Livros gratuitos - Platão, Fédon XVII (continuação)

 


XLVIII – De seguida, continuou, já cansado de considerar as coisas, foi preciso acautelar-me para não acontecer comigo o que se dá com as pessoas que observam e contemplam o Sol quando há eclipse: por vezes perdem a vista, se não olham apenas para a imagem dele na água ou nalgum meio semelhante. Pensei nessa possibilidade e receei ficar com alma inteiramente cega, se fixasse os olhos nas coisas e procurasse alcançá-las por meio de um dos sentidos. [outra vez a ideia de que os sentidos são inadequados enquanto instrumento e linguagem do que é inteligível] Pareceu-me aconselhável acolher-me ao pensamento, para nele contemplar a verdadeira natureza das coisas. [porque a Verdade é racional] É muito provável que a minha comparação não seja exacta, pois não é, quanto a mim, ponto assente que o estudo dos seres, através das suas manifestações externas se revele menos do que através das ideias, um estudo à base das imagens... [ele sabe que não é certo que o pensamento, por ser mais fiável que os sentidos, seja capaz de alcançar Verdades, mas sendo mais seguro, é nele que nos devemos apoiar] De qualquer modo, meu caminho foi esse. Em cada caso particular, parto sempre do princípio que se me afigura mais forte, considerando verdadeiro o que com ele concorda, no que se trate de causas ou do que for e, como falso, o que não afina com ele. [mesmo que o pensamento não seja verdadeiro, é coerente ao contrário do conhecimento relativo que sabemos ser contraditório, logo falso, portanto, no mínimo, eliminamos as falsidades] Vou expor-te com maior clareza minha maneira de pensar, pois quer parecer-me que não a apreendeste muito bem.

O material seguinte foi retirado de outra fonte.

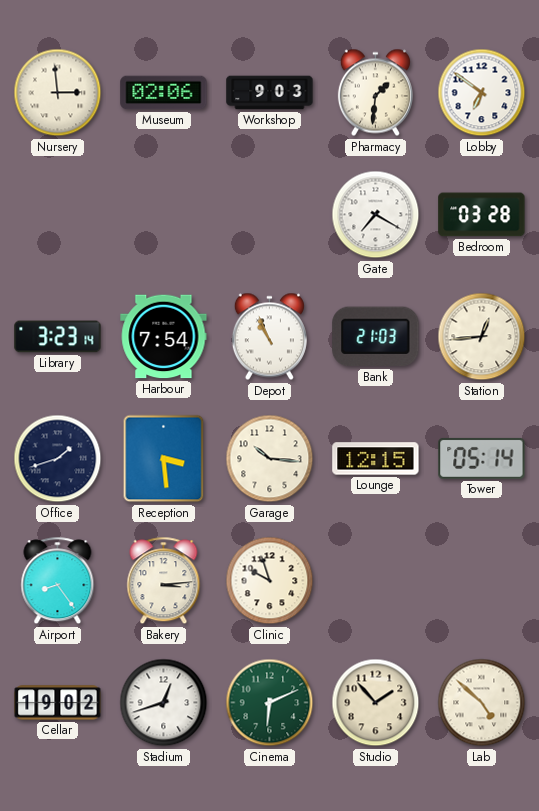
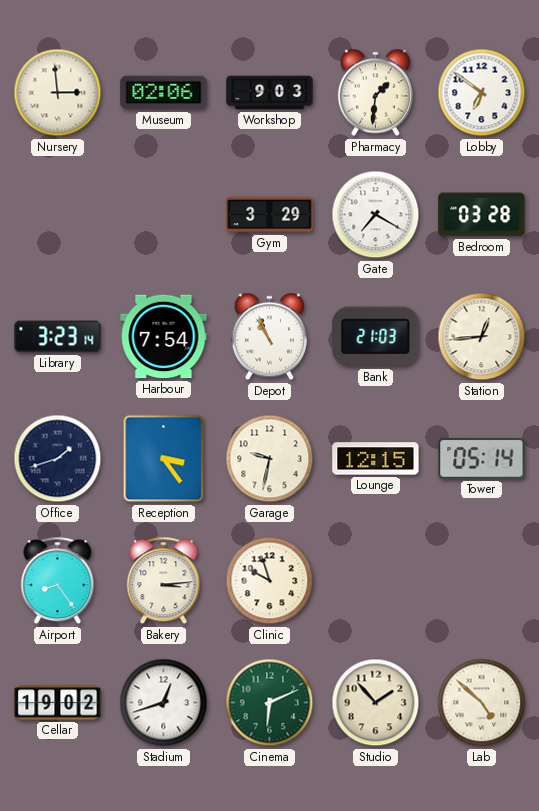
Gym: none -> 3:29
Reception: 3:29 -> 3:24
Garage: 10:16 -> 9:32
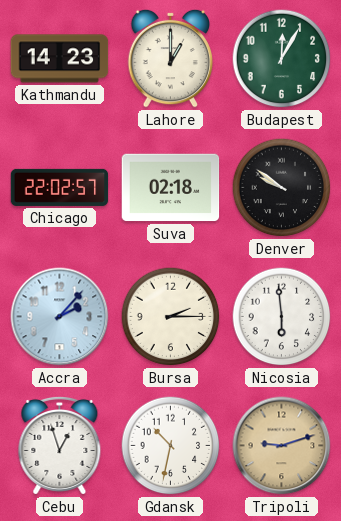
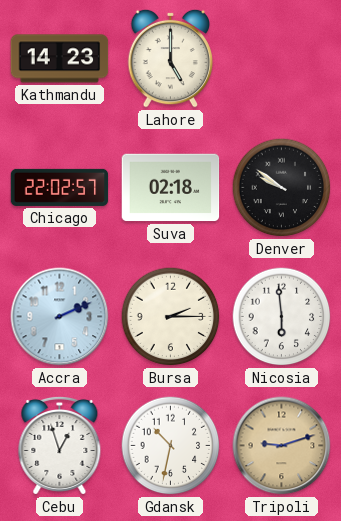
Lahore: 1:00 -> 5:00
Budapest: 12:05 -> none
Accra: 2:07 -> 2:11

Não muito, por Zeus, respondeu Cebete.

XLIX – No entanto, prosseguiu, o que eu digo não é novo, mas o que sempre afirmei, tanto noutras ocasiões como em nossa argumentação recente. Vou tentar mostrar-te a natureza da causa por mim estudada, voltando a tratar daquilo mesmo de que tenho falado toda a vida, para, de saída, admitir que existe o Belo em si, e o Bem, e o Grande, e tudo o mais da mesma espécie. Se me aceitares esse ponto e concordares que existem, tenho esperança de mostrar-te a causa e provar a imortalidade da alma.

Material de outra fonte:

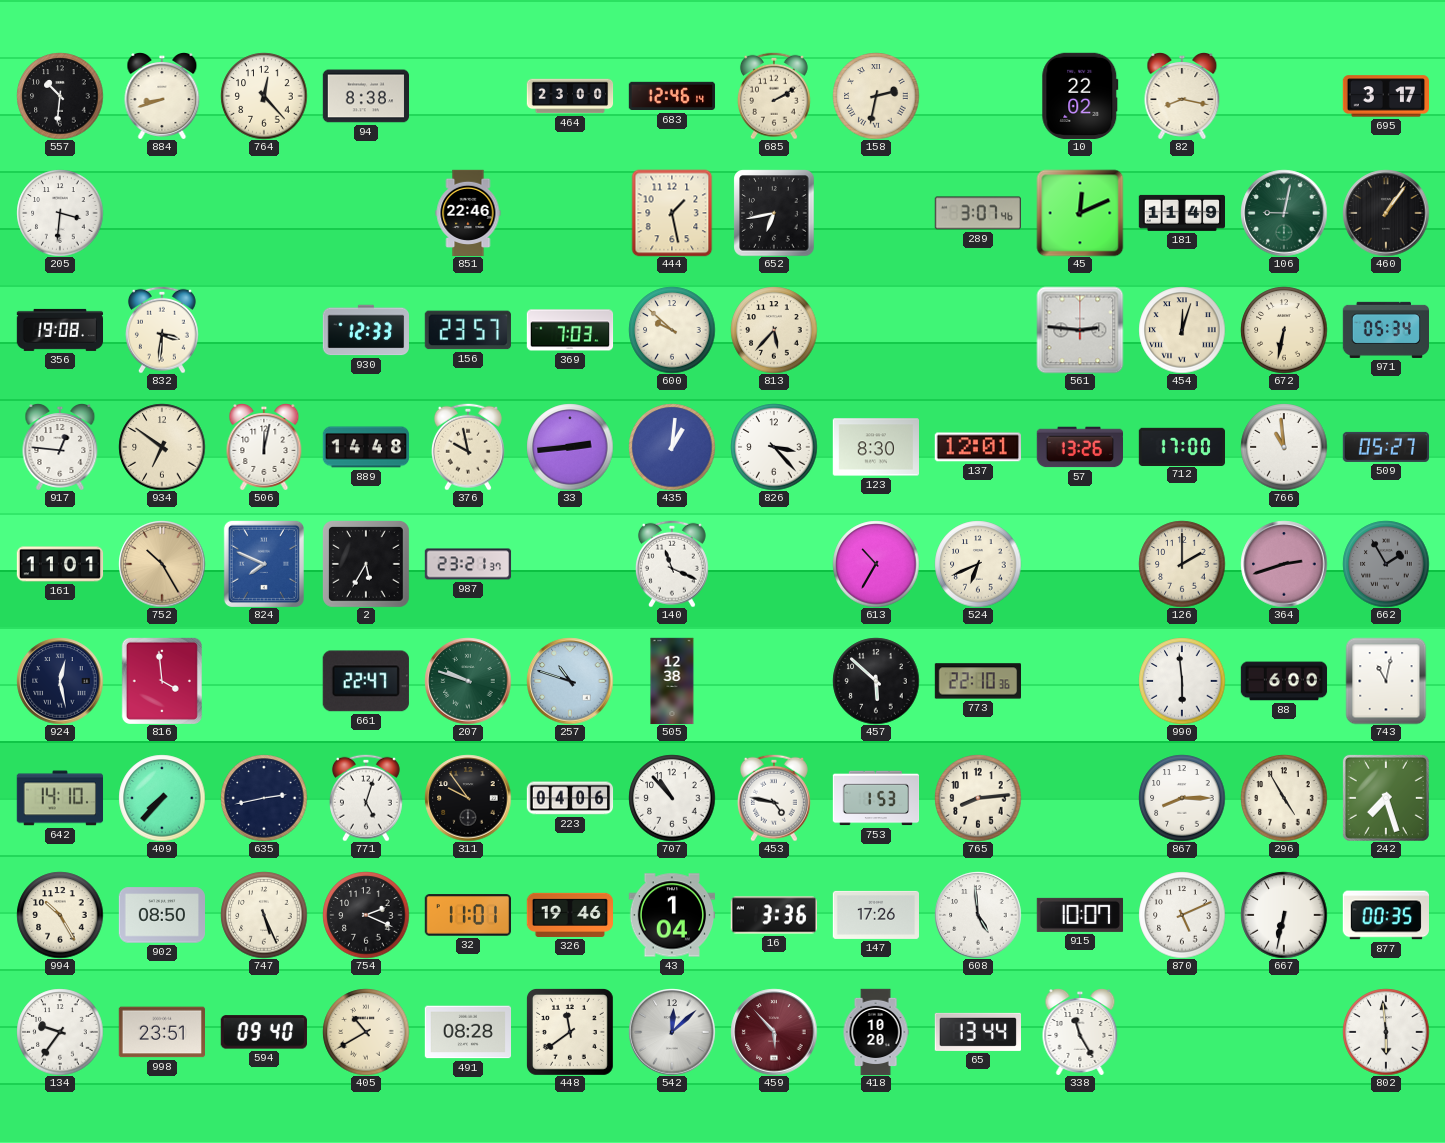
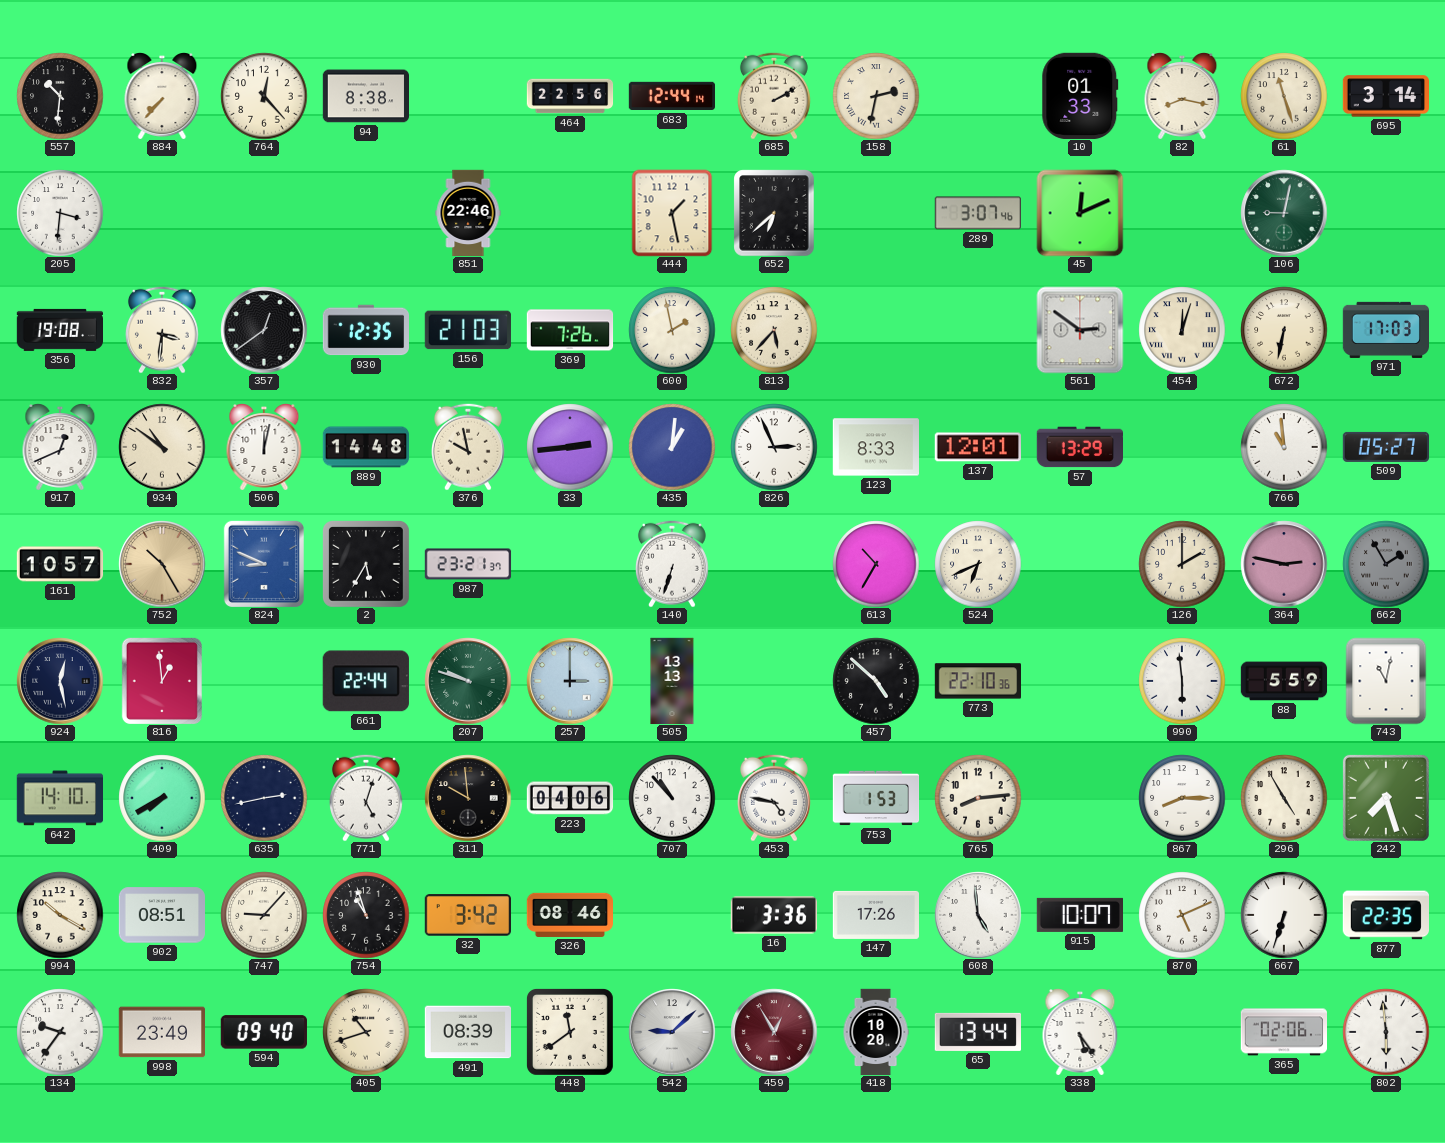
884: 8:42 -> 7:37
464: 23:00 -> 22:56
683: 12:46 -> 12:44
10: 22:02 -> 01:33
61: none -> 11:27
695: 3:17 -> 3:14
652: 6:43 -> 6:38
181: 11:49 -> none
460: 1:06 -> none
357: none -> 12:39
930: 12:33 -> 12:35
156: 23:57 -> 21:03
369: 7:03 -> 7:26
600: 9:52 -> 1:58
561: 2:46 -> 2:51
971: 05:34 -> 17:03
917: 12:46 -> 12:41
934: 6:51 -> 10:51
826: 3:23 -> 2:56
123: 8:30 -> 8:33
57: 13:26 -> 13:29
712: 17:00 -> none
161: 11:01 -> 10:57
824: 7:49 -> 8:49
140: 11:19 -> 6:33
364: 2:42 -> 2:47
816: 3:59 -> 12:59
661: 22:47 -> 22:44
257: 10:48 -> 3:00
505: 12:38 -> 13:13
457: 5:52 -> 4:52
88: 6:00 -> 5:59
409: 7:37 -> 7:40
311: 9:54 -> 9:59
994: 10:25 -> 10:20
902: 08:50 -> 08:51
747: 5:26 -> 9:07
754: 2:19 -> 10:57
32: 11:01 -> 3:42
326: 19:46 -> 08:46
43: 1:04 -> none
667: 6:32 -> 6:33
877: 00:35 -> 22:35
998: 23:51 -> 23:49
405: 10:40 -> 10:42
491: 08:28 -> 08:39
542: 12:08 -> 9:08
459: 5:53 -> 12:55
338: 11:25 -> 5:24
365: none -> 02:06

Admite que já concedi tudo, falou Cebete, para não atrasares ainda mais tua exposição.

Então, considera o que se segue, continuou, para ver se estás de acordo comigo. O que me parece é que se existe algo belo além do Belo em si, só poderá ser belo por participar do Belo em si. O mesmo afirmo de tudo o mais. Admites essa espécie de causa?

Admito, respondeu.

Então, já não compreendo, continuou, as outras causas, de pura erudição, nem consigo explicá-las. E se, para justificar a beleza de alguma coisa, alguém me falar de sua cor brilhante, ou da forma, ou do que quer que seja, deixo tudo o mais de lado, que só contribui para atrapalhar-me, [porque o brilho ou o colorido, noutra circunstância ou objecto poderia fazê-los feios e não belos, de modo que nunca esses elementos poderiam ser a causa de algo ser belo] e me atenho única e simplesmente, talvez mesmo com uma boa dose de ingenuidade, ao meu ponto de vista, a saber, que nada mais a deixa bela senão tão só a presença ou comunicação daquela Beleza em si, qualquer que seja o meio ou caminho de se lhe acrescentar. [portanto, as coisas materiais são belas por terem algo da Ideia de Beleza] De tudo o mais não faço grande cabedal; o que digo é que é pela Beleza em si que as coisas belas são belas. Na minha opinião, essa é a maneira mais certa de responder, tanto a mim mesmo como aos outros. Firmando-me nessa posição, tenho certeza de não vir a cair e de que tanto eu como qualquer pessoa em idênticas circunstâncias poderá responder com segurança que é pela Beleza que as coisas belas são belas. Não te parece? 

Sem dúvida.

Como é por meio da Grandeza que o grande é grande e o maior é maior, e pelo da Pequenez que o pequeno é pequeno.

Certo.

Logo, também não concordarias com quem dissesse que um homem é maior ou menor do que outro uma cabeça, porém persistirias na defesa de tua proposição, de que na tua maneira de pensar tudo o que é grande só pode ser grande por causa da Grandeza, nada mais, sendo esta, a Grandeza, que deixa grandes as coisas, como o pequeno só será pequeno por causa da Pequenez, vindo a ser isto mesmo, a Pequenez, que deixa pequeno o pequeno, de medo, quero crer, no caso de afirmares que um homem é maior ou menor do que o outro uma cabeça, que pudesse alguém objectar-te, primeiro, que é pela mesma coisa que o maior é maior e o menor é menor; depois, que, sendo pequena a cabeça, é por meio dela que o maior é maior, verdadeiro disparate: vir a ser alguém grande por causa do que é pequeno. Não receias isso? [se fosse a mesma cabeça que fizesse um ser pequeno e outro ser grande, quer ele dizer, o resultado seria absurdo e contraditório como sempre acontece quando consideramos as causas pelo ponto de vista do material sensível]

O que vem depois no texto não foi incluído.